Hundreds of kelp plants have been transplanted to a massive hand-built artificial reef system off Tasmania’s east coast in the largest experiment of its type in the world.
The warming of oceans and the spread of long-spined sea urchins is causing thinning and patchiness in kelp forests on rocky reefs in eastern Australia.
Researchers at the University of Tasmania’s Institute for Marine and Antarctic Studies decided to establish an artificial reef, transplant kelp and track the viability of creating kelp patches.
The last kelp plants, Ecklonia radiata, in the experiment were transplanted in the last few days. The research team created 28 patch reefs, with 500 plants, at seven metres depth over one hectare at Mercury Passage between Maria Island and the Tasmanian mainland.
Watch divers put the reef together:
The common kelp, Ecklonia radiata, creates underwater forests which supports productive ecosystems, including rock lobster and abalone.

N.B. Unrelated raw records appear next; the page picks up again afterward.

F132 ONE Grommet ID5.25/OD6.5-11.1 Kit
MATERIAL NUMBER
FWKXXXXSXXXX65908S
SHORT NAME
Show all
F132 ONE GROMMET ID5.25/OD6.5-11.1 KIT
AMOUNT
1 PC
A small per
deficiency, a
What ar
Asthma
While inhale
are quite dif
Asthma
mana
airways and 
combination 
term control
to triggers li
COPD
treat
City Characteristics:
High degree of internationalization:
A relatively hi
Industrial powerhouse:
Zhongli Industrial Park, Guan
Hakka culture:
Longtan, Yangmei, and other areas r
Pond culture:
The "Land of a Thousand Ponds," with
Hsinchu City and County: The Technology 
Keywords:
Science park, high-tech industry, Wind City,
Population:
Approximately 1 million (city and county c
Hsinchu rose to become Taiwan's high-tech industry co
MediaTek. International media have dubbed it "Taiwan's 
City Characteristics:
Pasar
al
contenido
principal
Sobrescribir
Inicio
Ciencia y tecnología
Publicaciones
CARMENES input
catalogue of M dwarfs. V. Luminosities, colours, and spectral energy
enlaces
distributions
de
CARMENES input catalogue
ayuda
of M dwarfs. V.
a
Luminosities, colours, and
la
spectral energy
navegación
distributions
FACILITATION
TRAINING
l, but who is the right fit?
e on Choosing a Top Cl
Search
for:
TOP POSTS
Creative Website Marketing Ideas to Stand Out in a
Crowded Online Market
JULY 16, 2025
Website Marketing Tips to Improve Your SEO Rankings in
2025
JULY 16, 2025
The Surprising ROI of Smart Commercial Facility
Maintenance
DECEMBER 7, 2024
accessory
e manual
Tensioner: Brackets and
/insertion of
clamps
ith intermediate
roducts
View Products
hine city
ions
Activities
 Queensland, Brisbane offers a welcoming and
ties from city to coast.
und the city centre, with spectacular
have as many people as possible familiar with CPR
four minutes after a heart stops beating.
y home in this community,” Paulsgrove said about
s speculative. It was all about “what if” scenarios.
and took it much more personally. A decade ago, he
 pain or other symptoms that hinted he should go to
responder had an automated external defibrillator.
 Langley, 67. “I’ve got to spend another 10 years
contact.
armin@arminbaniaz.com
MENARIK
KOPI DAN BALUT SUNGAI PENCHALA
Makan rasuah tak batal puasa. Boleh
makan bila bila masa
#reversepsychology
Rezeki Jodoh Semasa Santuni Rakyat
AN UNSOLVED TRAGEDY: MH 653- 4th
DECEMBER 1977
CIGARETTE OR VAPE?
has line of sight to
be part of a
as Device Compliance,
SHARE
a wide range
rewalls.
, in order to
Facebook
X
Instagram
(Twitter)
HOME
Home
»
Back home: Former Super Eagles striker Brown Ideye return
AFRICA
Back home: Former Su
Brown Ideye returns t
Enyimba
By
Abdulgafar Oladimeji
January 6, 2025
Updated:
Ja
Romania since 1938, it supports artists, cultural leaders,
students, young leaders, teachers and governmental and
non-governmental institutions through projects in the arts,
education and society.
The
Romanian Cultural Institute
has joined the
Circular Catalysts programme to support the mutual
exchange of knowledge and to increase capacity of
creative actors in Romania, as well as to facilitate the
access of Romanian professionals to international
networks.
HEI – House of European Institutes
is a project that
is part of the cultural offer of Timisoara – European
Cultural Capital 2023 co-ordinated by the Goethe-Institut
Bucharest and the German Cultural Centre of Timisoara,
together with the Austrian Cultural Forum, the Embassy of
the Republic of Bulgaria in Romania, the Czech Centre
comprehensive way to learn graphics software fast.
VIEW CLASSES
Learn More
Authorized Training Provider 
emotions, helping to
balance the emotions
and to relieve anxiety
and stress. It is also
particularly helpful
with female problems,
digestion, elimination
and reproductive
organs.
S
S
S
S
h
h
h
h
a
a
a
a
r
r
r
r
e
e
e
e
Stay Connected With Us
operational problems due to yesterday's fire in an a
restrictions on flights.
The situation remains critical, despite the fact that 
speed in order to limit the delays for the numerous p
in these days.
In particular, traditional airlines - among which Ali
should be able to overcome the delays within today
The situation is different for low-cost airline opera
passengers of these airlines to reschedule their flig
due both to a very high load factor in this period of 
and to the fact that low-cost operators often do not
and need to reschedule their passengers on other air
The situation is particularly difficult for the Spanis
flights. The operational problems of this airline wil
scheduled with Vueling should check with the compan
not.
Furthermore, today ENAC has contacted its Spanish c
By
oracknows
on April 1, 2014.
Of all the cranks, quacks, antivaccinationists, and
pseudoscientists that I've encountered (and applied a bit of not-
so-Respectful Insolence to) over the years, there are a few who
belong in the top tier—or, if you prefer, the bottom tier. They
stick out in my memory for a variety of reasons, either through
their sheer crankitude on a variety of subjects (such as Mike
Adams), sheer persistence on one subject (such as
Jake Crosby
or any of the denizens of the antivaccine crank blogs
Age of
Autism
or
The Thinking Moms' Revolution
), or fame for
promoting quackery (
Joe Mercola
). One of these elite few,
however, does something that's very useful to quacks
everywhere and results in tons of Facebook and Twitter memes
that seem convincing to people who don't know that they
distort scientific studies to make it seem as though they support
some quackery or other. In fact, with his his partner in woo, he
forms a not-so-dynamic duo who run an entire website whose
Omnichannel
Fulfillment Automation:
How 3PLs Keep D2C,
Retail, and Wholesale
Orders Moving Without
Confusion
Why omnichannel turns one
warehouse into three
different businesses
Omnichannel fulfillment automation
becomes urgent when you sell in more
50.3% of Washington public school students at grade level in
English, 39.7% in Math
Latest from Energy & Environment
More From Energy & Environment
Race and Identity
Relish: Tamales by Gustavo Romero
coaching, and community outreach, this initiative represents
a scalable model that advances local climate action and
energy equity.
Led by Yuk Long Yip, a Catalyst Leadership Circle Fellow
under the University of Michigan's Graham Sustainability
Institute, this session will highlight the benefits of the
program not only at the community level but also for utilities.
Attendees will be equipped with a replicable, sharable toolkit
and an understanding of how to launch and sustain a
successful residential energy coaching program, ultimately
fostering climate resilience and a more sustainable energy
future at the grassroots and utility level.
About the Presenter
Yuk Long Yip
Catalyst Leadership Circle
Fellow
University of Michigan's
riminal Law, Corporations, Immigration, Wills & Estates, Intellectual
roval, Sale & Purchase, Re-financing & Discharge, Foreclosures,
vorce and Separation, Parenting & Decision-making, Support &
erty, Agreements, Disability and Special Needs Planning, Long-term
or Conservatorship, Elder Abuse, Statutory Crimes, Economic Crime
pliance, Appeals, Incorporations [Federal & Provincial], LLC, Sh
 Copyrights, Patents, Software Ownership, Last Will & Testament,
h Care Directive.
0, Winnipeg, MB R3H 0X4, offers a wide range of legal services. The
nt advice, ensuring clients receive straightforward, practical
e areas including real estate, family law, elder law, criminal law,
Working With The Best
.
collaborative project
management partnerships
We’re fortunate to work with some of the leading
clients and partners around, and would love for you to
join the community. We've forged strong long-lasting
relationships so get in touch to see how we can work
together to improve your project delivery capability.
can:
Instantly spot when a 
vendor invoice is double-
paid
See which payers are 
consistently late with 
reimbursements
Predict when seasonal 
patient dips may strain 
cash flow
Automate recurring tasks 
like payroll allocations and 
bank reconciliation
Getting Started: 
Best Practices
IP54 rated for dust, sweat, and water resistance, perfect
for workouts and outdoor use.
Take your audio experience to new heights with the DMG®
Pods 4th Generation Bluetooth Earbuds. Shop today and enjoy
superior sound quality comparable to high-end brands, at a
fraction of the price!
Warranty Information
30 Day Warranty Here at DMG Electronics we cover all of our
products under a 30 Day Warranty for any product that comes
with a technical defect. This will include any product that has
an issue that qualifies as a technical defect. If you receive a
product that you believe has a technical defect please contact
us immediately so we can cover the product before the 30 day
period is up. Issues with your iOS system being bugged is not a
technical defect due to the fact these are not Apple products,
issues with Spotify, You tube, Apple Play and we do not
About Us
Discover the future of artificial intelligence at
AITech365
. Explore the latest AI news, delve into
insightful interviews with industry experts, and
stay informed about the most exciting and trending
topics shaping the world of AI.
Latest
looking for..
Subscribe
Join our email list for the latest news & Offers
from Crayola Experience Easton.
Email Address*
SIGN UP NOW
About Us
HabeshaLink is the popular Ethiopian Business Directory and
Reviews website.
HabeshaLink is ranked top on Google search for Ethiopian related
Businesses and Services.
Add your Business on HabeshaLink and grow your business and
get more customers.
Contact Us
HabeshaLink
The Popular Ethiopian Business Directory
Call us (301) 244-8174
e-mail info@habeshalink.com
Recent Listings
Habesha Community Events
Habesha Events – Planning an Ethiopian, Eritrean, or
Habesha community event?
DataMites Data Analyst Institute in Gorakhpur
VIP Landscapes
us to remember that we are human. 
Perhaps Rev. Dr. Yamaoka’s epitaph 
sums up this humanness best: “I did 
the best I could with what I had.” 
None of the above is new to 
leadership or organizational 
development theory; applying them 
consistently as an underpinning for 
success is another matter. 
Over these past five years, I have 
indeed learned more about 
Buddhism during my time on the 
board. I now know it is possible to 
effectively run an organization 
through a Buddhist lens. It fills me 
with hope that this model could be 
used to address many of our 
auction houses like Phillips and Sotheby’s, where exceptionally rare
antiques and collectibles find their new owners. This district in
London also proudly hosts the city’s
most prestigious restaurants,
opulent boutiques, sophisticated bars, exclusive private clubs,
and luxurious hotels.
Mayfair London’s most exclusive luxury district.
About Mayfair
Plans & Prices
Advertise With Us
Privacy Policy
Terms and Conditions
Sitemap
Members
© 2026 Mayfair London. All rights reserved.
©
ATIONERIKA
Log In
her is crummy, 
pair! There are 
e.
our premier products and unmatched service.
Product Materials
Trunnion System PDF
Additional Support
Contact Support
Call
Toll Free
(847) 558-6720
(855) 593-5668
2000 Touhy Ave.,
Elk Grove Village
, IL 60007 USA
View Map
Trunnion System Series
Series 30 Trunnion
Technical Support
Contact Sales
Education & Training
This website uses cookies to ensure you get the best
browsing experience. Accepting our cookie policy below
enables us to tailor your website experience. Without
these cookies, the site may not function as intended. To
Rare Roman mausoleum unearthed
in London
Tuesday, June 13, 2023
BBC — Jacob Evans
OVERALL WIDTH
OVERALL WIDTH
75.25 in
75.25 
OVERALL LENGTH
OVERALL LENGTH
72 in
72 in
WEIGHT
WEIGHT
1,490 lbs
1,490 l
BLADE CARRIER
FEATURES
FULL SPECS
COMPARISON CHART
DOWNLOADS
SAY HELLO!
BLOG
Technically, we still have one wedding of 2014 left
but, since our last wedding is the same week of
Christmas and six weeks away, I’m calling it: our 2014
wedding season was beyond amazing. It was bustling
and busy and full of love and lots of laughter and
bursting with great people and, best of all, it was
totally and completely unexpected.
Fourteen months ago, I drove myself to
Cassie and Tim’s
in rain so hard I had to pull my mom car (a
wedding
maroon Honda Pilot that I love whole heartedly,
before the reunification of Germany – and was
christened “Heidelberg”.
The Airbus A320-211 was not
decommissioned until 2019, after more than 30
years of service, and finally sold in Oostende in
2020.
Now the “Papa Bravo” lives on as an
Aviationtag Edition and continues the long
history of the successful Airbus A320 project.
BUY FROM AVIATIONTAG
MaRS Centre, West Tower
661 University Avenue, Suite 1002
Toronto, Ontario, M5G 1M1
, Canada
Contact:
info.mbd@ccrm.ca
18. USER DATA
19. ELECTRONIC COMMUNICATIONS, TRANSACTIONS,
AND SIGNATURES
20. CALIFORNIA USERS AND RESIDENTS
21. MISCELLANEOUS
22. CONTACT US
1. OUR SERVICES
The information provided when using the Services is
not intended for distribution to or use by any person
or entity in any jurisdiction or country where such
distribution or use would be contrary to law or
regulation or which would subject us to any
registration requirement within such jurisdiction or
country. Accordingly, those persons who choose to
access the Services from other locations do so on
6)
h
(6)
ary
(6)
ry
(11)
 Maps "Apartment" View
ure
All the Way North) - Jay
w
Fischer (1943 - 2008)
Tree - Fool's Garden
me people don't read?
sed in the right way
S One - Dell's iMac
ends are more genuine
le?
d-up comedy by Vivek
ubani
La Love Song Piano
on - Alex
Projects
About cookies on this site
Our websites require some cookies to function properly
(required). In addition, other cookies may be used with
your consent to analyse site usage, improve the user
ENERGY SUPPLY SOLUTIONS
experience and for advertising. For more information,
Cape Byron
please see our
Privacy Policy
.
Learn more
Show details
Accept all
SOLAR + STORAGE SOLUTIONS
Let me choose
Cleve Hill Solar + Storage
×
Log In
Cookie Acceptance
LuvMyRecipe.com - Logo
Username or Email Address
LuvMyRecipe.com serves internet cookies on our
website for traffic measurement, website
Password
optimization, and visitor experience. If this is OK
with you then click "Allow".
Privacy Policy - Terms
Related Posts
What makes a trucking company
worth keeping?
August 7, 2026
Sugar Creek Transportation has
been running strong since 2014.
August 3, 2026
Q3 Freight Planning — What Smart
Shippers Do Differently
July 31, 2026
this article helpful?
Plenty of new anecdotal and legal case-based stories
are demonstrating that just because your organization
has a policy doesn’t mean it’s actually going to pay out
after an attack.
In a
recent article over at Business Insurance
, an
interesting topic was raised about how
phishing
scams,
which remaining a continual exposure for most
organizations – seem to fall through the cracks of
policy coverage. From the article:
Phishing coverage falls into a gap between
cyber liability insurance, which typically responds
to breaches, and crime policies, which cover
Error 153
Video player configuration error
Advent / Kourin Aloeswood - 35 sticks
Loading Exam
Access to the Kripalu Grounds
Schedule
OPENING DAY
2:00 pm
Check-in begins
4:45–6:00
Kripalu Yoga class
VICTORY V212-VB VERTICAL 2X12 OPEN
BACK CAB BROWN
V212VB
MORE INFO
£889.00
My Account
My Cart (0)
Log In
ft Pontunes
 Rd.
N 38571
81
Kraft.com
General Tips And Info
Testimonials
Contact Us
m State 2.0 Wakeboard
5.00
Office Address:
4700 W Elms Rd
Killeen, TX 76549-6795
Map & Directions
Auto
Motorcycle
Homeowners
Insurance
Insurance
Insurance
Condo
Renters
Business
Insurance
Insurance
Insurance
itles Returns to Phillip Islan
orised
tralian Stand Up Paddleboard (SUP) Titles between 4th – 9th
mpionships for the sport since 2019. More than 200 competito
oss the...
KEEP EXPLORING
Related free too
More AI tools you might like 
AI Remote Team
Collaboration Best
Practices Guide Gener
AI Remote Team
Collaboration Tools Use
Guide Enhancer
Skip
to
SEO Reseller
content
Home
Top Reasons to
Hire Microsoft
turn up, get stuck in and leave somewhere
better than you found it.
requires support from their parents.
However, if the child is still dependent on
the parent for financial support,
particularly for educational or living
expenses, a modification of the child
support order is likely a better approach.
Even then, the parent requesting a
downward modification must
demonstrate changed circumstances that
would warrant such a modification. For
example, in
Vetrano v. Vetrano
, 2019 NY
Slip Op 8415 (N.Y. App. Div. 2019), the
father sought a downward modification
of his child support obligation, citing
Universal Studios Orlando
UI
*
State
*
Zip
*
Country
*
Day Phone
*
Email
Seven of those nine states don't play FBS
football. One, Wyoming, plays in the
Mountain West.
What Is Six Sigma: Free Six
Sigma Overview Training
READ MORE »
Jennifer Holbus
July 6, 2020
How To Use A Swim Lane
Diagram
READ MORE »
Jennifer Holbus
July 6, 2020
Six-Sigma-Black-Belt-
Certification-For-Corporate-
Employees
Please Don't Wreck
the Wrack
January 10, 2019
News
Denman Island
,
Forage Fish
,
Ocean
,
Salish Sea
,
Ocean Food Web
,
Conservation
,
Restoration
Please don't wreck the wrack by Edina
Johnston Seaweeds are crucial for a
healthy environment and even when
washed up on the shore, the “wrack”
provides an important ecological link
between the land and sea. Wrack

Researcher Cayne Layton says understanding how these kelp forests thrive and support themselves is critical to protecting marine ecosystems.
“Unfortunately, kelp forests are under threat from a range of pressures including coastal development, inappropriate fisheries activity, invasive species and climate change,” he says.
“Our research is examining how kelp forests change their surrounding environment, and how these changes in turn benefit future generations of kelp.”